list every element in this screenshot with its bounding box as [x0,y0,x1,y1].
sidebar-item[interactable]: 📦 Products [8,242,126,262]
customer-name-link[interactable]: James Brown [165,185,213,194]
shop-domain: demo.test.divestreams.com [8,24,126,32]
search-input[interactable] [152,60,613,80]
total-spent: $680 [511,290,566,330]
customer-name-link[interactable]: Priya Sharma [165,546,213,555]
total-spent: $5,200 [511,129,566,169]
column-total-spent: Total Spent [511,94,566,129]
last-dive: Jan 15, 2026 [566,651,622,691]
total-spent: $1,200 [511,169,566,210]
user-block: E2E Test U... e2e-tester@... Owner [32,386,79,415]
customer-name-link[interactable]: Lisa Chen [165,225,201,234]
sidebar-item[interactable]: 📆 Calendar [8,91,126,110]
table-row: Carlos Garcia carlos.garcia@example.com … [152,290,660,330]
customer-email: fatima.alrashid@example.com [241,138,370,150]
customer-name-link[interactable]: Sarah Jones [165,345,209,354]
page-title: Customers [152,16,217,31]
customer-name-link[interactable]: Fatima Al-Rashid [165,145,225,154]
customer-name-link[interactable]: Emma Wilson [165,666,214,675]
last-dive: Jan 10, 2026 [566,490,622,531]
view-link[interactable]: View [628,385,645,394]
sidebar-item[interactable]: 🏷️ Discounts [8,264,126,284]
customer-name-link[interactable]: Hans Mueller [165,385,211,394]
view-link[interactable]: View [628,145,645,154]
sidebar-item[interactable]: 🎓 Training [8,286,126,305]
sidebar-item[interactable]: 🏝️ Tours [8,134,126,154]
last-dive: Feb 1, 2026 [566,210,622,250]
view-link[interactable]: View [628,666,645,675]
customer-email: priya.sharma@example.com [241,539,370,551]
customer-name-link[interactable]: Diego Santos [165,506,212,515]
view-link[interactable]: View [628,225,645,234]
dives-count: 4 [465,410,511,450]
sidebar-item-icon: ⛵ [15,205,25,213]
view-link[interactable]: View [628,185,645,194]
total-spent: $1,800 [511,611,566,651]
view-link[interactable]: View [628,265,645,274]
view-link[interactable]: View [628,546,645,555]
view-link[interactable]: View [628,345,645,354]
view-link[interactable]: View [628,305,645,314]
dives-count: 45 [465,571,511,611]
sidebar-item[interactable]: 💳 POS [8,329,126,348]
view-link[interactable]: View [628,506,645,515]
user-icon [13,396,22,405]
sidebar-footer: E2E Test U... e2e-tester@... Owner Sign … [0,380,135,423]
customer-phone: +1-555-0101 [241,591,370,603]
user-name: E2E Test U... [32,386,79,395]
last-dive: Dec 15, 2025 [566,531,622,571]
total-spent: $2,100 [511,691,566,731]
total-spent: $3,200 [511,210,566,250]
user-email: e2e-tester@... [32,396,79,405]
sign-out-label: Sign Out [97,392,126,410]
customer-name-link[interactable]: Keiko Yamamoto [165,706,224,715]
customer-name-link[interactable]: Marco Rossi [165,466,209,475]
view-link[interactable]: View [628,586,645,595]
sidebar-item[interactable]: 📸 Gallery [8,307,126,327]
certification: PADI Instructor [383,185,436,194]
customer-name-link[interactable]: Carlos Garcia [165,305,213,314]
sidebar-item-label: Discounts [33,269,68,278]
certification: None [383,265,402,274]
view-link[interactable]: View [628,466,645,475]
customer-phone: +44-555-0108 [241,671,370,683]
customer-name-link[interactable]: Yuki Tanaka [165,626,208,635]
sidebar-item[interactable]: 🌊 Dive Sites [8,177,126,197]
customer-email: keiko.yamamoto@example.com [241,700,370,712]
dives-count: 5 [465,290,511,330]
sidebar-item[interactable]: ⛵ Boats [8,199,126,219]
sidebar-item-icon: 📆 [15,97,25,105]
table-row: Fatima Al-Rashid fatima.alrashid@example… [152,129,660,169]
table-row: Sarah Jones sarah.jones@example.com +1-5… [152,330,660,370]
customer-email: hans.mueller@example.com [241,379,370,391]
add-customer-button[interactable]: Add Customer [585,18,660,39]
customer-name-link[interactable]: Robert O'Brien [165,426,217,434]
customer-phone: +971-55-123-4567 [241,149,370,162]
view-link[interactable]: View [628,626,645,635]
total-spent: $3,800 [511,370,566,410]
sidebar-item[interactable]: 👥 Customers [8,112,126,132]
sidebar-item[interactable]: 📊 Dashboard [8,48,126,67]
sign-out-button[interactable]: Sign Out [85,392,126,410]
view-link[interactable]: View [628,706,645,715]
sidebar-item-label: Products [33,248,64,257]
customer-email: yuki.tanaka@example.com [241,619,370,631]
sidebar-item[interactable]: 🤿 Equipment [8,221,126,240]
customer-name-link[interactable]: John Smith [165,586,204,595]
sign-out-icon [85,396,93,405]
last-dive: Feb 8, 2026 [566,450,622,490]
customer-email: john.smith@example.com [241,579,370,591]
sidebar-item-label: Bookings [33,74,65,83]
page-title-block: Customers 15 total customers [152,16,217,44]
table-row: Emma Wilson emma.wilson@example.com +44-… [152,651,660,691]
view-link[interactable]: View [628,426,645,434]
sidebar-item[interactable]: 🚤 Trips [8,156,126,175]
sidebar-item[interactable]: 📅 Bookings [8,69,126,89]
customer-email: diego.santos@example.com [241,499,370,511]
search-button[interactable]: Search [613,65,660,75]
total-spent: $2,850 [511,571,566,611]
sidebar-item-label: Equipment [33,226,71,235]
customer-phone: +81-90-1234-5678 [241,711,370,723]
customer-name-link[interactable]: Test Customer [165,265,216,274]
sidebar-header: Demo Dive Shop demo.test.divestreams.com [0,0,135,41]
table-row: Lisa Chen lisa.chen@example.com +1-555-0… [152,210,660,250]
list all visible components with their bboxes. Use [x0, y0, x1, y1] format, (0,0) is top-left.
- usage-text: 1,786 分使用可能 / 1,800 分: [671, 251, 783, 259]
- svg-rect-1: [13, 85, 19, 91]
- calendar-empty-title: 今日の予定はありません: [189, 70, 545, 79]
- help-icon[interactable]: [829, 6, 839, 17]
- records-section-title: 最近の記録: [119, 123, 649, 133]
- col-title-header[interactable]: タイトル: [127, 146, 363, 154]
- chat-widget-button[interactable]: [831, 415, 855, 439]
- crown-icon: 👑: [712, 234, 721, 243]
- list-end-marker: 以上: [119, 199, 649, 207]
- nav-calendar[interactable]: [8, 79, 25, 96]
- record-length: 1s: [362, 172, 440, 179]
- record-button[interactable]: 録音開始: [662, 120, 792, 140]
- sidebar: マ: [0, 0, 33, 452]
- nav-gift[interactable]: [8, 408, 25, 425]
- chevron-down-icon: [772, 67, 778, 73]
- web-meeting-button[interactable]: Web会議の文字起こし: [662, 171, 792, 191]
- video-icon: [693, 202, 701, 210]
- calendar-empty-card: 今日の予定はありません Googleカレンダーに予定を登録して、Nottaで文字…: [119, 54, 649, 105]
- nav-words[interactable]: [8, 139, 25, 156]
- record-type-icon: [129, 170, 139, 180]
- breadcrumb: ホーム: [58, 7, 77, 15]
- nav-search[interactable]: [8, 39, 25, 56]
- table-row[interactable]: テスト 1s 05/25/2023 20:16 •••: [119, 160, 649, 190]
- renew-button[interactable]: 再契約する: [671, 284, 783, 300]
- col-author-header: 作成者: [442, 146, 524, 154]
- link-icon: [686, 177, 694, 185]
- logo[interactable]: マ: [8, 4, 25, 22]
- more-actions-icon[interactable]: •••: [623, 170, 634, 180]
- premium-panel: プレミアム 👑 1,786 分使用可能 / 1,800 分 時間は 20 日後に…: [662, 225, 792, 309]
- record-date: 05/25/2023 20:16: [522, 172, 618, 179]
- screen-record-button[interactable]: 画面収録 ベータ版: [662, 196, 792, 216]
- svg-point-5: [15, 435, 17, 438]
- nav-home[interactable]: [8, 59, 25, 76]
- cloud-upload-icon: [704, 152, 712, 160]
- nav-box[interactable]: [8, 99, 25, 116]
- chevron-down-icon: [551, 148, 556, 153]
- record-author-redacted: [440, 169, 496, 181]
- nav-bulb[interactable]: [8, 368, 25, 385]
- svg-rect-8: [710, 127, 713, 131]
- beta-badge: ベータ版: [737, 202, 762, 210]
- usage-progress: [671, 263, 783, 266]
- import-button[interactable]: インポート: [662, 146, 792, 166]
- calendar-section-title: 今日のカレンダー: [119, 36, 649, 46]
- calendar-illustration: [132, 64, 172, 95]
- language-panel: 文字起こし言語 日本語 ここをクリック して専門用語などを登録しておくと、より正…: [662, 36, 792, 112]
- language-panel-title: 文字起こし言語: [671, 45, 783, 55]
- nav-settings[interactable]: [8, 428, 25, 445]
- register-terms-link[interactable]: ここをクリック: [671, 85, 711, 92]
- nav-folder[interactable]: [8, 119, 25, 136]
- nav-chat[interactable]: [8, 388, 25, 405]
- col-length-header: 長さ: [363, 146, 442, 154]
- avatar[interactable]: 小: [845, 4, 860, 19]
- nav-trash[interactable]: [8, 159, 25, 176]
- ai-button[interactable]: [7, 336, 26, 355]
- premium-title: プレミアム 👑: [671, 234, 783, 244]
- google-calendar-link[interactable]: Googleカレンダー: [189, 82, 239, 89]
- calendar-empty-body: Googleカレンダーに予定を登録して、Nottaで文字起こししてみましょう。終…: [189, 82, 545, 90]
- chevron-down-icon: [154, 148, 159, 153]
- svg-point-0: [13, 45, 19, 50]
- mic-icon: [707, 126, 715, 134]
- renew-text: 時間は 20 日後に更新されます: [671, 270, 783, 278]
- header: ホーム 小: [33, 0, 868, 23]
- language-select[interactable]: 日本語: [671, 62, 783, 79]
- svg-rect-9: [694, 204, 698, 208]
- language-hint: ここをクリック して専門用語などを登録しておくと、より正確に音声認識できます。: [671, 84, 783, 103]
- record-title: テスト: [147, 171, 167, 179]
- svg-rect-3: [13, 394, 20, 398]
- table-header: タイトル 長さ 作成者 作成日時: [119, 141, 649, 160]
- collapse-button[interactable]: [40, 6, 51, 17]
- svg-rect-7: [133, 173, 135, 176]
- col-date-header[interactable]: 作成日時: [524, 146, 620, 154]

+++++

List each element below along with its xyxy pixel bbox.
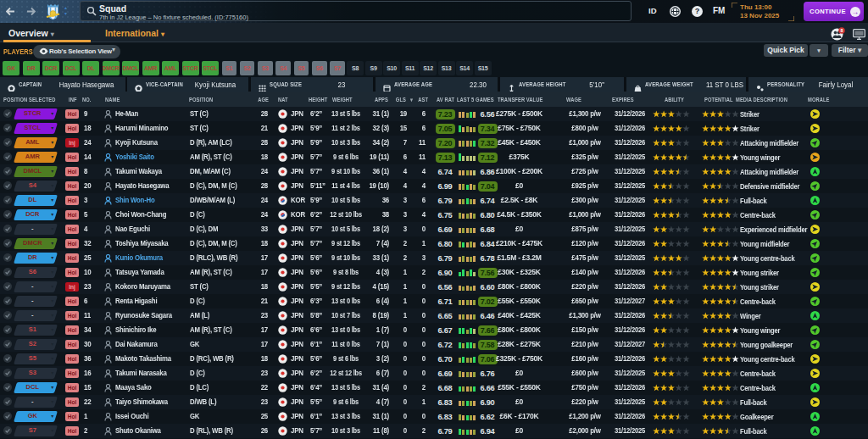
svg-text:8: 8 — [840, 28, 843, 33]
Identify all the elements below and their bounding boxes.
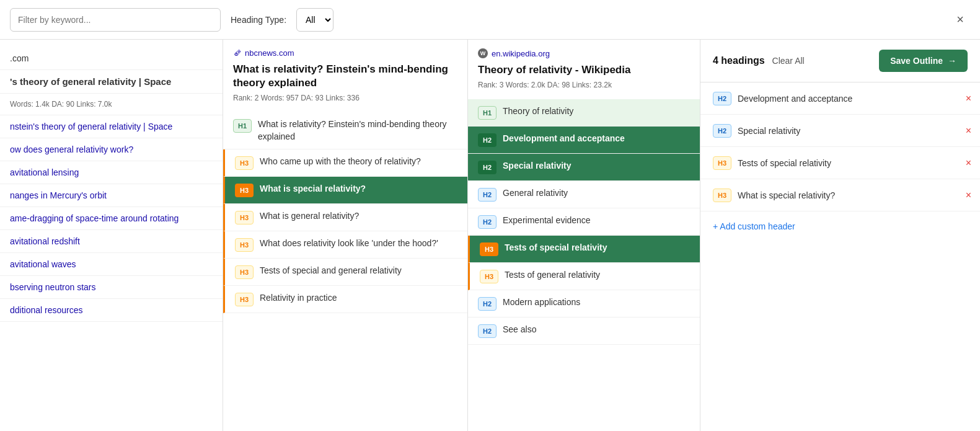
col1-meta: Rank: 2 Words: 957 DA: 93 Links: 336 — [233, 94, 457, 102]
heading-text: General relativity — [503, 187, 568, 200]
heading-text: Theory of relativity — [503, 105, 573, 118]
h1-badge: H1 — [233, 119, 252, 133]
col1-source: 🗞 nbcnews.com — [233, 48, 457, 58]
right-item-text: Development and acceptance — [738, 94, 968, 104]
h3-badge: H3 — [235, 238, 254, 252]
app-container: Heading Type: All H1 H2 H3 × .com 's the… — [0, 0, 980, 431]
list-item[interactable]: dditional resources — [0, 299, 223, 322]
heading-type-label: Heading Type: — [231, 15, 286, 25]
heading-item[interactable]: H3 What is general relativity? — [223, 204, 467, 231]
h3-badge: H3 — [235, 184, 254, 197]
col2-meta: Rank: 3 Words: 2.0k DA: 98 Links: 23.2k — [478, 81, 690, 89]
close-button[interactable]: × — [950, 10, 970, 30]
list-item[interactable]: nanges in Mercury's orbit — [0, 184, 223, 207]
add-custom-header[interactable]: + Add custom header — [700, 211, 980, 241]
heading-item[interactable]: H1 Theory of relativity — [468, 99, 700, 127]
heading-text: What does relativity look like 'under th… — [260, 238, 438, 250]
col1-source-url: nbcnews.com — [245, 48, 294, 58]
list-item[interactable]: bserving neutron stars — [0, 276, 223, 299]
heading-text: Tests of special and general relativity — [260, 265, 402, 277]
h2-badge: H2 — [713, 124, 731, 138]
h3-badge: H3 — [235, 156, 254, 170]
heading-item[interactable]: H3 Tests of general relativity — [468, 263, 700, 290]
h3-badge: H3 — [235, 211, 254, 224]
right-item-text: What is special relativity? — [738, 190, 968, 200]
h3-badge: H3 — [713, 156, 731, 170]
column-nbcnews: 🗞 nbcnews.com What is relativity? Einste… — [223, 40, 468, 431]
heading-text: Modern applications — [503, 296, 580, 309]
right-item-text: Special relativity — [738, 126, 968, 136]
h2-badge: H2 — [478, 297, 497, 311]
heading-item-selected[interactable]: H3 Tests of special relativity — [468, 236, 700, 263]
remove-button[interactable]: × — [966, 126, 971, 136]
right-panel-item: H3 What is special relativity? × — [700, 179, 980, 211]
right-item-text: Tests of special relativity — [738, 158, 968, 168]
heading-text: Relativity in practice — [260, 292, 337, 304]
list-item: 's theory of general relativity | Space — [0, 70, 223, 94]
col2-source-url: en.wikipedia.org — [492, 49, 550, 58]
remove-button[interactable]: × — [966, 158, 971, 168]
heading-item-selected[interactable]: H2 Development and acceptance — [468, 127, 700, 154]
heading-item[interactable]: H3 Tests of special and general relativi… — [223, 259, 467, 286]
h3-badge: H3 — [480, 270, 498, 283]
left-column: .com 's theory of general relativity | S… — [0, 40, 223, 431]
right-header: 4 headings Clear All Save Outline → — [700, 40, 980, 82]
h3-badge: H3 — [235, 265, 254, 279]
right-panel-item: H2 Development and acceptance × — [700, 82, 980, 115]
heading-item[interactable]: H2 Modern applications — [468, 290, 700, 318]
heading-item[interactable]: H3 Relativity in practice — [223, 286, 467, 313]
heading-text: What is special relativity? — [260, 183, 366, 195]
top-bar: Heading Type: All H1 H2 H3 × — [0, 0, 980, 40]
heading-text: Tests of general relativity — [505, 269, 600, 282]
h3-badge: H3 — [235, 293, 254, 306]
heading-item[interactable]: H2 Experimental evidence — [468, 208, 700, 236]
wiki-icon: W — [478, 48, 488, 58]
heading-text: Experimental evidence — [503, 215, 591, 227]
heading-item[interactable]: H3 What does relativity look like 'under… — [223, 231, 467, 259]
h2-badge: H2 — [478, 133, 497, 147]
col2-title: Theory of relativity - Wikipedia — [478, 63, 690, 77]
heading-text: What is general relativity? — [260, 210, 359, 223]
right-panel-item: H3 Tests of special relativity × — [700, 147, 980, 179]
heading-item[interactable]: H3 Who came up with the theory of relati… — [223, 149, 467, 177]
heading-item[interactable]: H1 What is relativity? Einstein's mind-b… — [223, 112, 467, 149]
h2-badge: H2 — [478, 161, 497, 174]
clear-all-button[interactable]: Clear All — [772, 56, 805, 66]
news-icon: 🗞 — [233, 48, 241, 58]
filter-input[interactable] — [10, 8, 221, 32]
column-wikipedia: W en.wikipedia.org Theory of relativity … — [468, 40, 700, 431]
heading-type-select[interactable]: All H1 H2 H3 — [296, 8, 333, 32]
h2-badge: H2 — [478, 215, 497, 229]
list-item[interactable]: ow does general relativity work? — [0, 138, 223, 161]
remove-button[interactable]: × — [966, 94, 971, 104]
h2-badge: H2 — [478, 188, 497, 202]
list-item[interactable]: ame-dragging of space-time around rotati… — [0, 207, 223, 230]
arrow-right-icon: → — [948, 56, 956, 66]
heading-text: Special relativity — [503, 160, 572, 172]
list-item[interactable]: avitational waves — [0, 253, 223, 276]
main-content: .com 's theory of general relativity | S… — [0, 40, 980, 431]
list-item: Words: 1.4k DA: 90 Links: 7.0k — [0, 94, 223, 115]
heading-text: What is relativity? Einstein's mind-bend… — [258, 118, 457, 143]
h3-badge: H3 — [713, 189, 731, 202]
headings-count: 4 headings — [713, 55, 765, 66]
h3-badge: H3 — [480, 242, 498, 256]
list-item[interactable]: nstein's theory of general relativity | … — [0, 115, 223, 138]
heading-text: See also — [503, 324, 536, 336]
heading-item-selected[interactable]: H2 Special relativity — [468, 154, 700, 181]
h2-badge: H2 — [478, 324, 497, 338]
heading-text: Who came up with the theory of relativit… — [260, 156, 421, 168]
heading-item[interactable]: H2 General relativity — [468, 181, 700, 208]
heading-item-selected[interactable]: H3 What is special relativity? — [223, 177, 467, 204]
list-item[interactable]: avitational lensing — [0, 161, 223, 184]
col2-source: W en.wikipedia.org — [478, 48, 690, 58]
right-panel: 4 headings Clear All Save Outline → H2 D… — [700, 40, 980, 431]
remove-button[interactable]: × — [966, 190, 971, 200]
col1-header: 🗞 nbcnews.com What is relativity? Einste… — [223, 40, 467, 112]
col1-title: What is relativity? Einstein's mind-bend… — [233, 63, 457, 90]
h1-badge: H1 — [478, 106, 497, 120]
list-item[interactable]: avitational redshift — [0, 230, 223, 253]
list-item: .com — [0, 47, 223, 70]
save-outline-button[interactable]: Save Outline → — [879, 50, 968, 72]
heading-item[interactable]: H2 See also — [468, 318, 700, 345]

+++++

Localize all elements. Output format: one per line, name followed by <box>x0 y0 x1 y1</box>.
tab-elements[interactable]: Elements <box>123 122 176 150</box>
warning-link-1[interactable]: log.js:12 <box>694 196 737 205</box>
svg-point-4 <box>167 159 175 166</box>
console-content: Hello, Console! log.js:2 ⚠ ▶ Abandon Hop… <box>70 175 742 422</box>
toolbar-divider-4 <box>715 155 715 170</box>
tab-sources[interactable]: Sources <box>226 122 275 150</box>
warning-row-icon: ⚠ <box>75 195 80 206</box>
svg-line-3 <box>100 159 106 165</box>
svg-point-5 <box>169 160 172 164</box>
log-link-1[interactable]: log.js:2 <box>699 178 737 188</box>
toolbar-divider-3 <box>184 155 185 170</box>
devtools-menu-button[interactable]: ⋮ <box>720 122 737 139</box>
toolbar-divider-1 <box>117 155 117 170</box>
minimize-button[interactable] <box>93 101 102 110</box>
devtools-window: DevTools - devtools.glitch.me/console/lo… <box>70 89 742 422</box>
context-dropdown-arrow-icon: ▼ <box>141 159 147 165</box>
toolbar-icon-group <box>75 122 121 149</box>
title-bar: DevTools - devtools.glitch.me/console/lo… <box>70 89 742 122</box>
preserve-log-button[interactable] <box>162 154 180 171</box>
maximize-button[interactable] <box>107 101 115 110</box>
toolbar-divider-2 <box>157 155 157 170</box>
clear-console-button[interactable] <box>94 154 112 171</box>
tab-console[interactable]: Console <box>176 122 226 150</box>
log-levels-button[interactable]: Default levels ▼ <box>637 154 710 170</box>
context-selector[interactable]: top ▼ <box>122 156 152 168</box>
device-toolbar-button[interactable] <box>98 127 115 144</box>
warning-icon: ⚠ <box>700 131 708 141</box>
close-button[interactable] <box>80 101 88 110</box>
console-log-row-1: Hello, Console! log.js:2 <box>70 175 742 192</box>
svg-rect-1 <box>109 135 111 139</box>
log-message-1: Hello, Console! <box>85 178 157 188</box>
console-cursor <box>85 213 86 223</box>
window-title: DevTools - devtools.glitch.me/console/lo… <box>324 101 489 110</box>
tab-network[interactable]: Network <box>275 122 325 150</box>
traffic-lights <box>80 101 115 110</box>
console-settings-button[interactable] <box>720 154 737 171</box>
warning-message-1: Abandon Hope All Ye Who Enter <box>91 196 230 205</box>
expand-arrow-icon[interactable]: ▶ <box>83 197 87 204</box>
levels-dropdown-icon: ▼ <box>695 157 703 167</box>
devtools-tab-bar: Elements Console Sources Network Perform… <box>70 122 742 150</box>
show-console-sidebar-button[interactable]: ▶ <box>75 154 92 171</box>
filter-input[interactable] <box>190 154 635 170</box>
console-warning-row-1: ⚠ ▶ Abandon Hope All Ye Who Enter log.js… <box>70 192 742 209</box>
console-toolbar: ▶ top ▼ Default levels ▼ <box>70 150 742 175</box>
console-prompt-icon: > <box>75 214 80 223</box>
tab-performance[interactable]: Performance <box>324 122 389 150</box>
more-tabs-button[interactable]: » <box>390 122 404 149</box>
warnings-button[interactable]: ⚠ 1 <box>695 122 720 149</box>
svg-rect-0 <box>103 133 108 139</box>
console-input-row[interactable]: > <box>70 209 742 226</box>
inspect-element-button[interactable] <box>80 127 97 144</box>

+++++

(EXERCISE DESCRIPTION) Read the records above. Show each line that has the string "mind".

(ANSWER TO THE EXERCISE)
heading-item[interactable]: H1 What is relativity? Einstein's mind-b… — [223, 112, 467, 149]
heading-text: What is relativity? Einstein's mind-bend… — [258, 118, 457, 143]
col1-title: What is relativity? Einstein's mind-bend… — [233, 63, 457, 90]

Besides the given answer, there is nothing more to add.